The first time I stepped into therapy, I thought “I know I should be here, but I don’t think I need to be.” I’m no stranger to the importance of therapy. My mother, brother, sister-in-law, and close friend are all therapists. But I very much thought that this was something I needed to work through on my own. That I would eventually strong-arm my way through it. I just needed a little time. I was very, very wrong.
My therapist is kind and smart, and she was about to give me a wake-up call. She validated my feelings: “Bekah, that’s righteous anger. Something terrible happened to you and you want justice. That’s reasonable.” It might seem obvious, but it shook all of me. She told me that it was ok for me to be angry. It was ok to be mad at Dr. C– and the other doctors who rejected me. I was even justified in wanting to never see that doctor deliver another baby again. It was ok for me to want an apology. My feelings were ok.
I had thought I would need a couple of therapy sessions, tops. But brokenness isn’t simple. Guilt isn’t simple. Loneliness isn’t simple.
“Bekah,” she asked me one day, “When was the last time you felt safe?” I couldn’t remember. In fact, at every turn I kept expecting something bad to happen. I was waiting for another trauma. I was waiting for something worse. A misinformed defense mechanism. When my organs ruptured, not one part of me was prepared for what was about to happen. If I kept waiting for it to happen again, I wouldn’t be caught off guard. In fact, I started imagining it happened all over again.
I thought there was a hole in my bladder again. Logically, it didn’t make sense. I didn’t have a uterus or a fistula. But I was convinced that it was there. When I saw the gynecologist she said, “Let’s talk for a minute. I was going to call you last week to see how you’re doing. How are you?” And she meant it. She saw me in this moment, with my brokenness and she knew what I needed. This is a very rare gift. And it’s one of those things that I hope to be able to repay one day. To see the person who so deeply needs to be seen, but is afraid to open up.
She did the exam, and nothing was wrong. Nothing was wrong. But I didn’t believe her. I was waiting for the bad news. I was waiting to go back to that place of despair. But she could tell, “The chances of this happening again are pretty much 0.”
“But that’s what they were the first time.” This doesn’t happen to people. This shouldn’t happen to people. Because we should be able to trust our doctors. Because we should be able to trust our bodies. Everything I trusted had failed me.

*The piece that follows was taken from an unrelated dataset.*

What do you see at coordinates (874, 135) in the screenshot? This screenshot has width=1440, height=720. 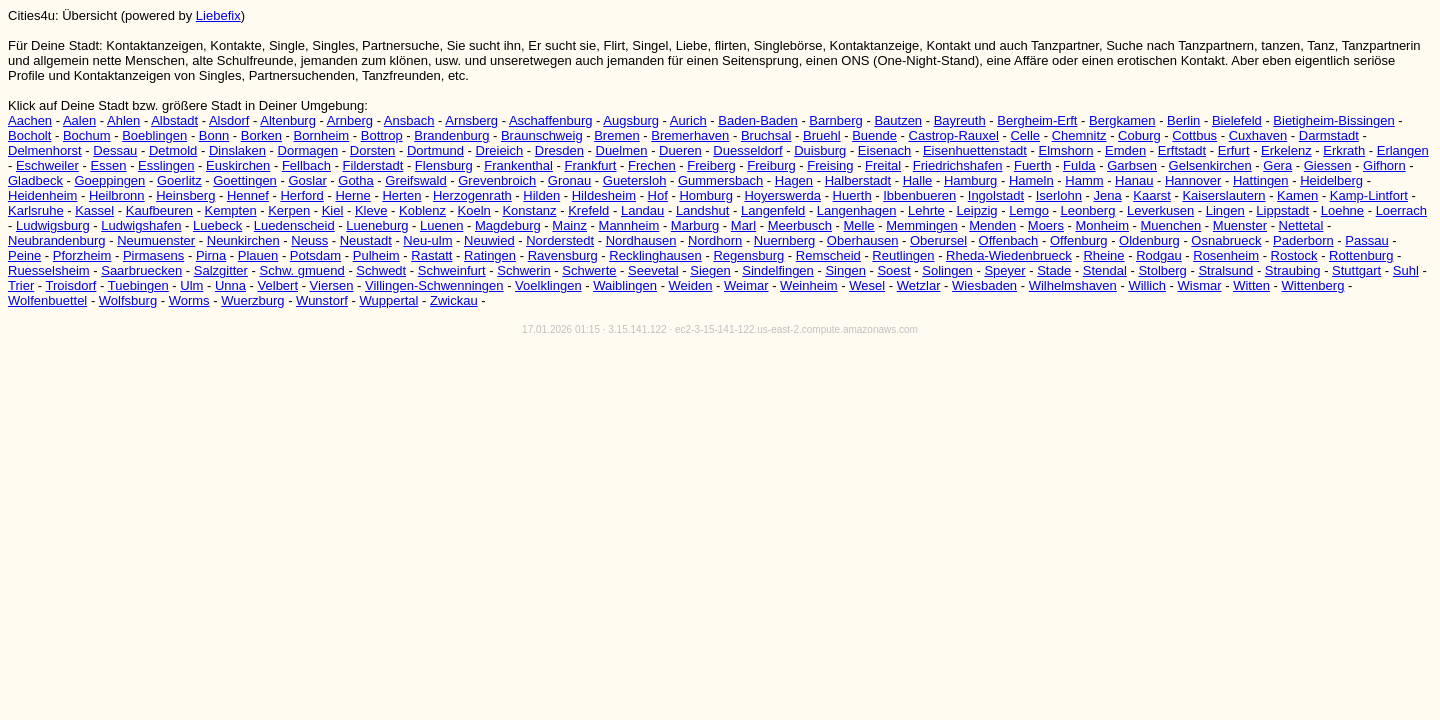 I see `Buende` at bounding box center [874, 135].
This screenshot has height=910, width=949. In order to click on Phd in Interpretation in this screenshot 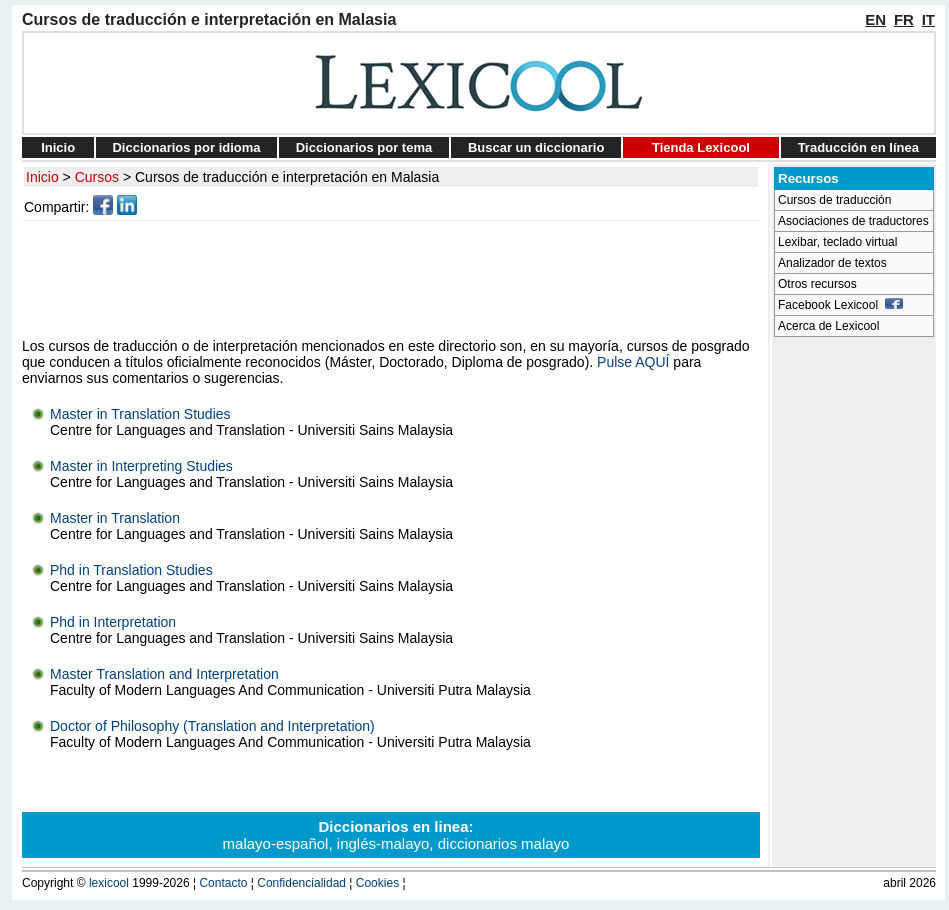 , I will do `click(113, 622)`.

“That’s different. There was a reason for it to happen. You had scar tissue and delivered four babies. It’s not going to happen again. You’ve been through a lot and you’re welcome to come back anytime you need to or think something’s wrong. It’s not a problem.”
And that was a start. A tiny part of me could trust a doctor. A tiny part of me believed that I would be safe. A tiny part of me started to feel the desire to fight.
But I wasn’t ready yet. I wasn’t ready to fight. I wasn’t ready to understand that I was never going to be the person I was before. I wasn’t ready to realize that I could be more, that I could grow and become a person who would fight for those around me.
I was lonely. And I didn’t know how to talk about that. But I started to feel safe again. And that was very much the point that allowed me to share myself, what some people would call flaws, what other people would call strengths–it’s very much about perception.
I’m still lonely sometimes. But understanding that the feeling of safety is so important to every single person’s journey has helped me to find very clear moments of vulnerability. And it’s in those moments that I grow the most.